_Prompt_:
Please say how many lines in the records below contain the word "dich". Give only the number.

_Given data_:
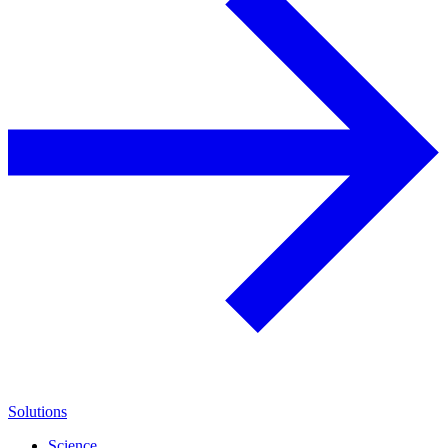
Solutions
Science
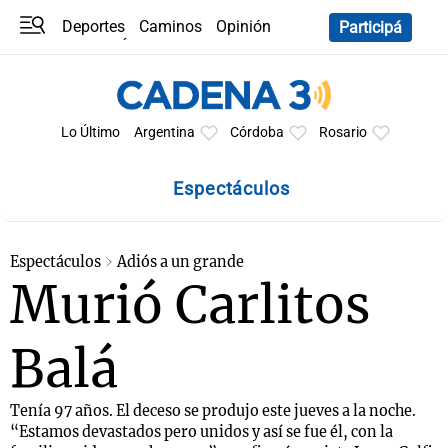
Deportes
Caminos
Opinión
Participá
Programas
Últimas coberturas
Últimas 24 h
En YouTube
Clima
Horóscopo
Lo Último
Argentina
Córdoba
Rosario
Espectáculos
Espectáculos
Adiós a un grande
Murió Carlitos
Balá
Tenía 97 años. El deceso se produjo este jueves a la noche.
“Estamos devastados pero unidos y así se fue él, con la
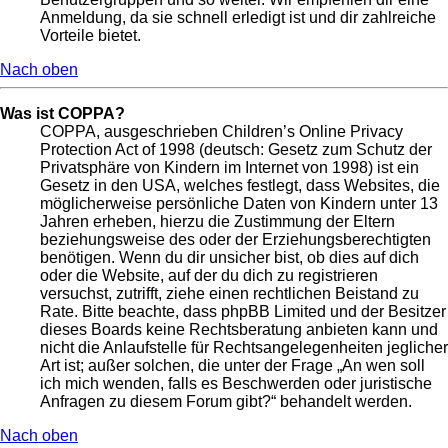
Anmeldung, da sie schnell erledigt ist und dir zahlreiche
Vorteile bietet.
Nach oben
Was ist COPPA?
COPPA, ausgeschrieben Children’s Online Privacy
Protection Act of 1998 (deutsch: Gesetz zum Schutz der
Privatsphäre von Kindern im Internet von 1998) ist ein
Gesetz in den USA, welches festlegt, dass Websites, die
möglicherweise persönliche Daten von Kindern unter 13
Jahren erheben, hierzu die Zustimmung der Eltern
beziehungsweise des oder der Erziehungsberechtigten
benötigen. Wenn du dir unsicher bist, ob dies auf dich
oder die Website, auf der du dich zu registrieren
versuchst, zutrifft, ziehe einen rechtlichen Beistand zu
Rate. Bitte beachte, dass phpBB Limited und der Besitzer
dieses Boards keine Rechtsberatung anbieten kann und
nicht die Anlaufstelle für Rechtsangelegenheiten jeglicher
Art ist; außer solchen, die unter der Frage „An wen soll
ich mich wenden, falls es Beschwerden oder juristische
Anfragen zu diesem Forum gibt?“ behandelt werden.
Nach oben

--

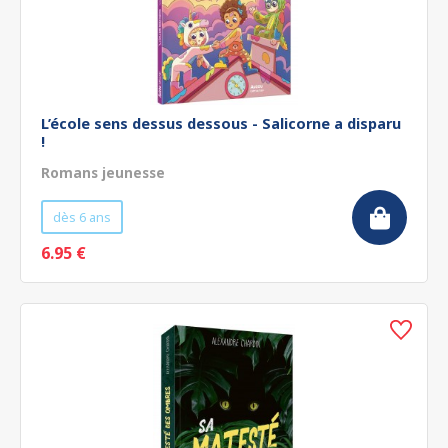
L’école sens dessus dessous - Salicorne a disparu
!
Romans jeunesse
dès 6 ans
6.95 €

_Task output_:
2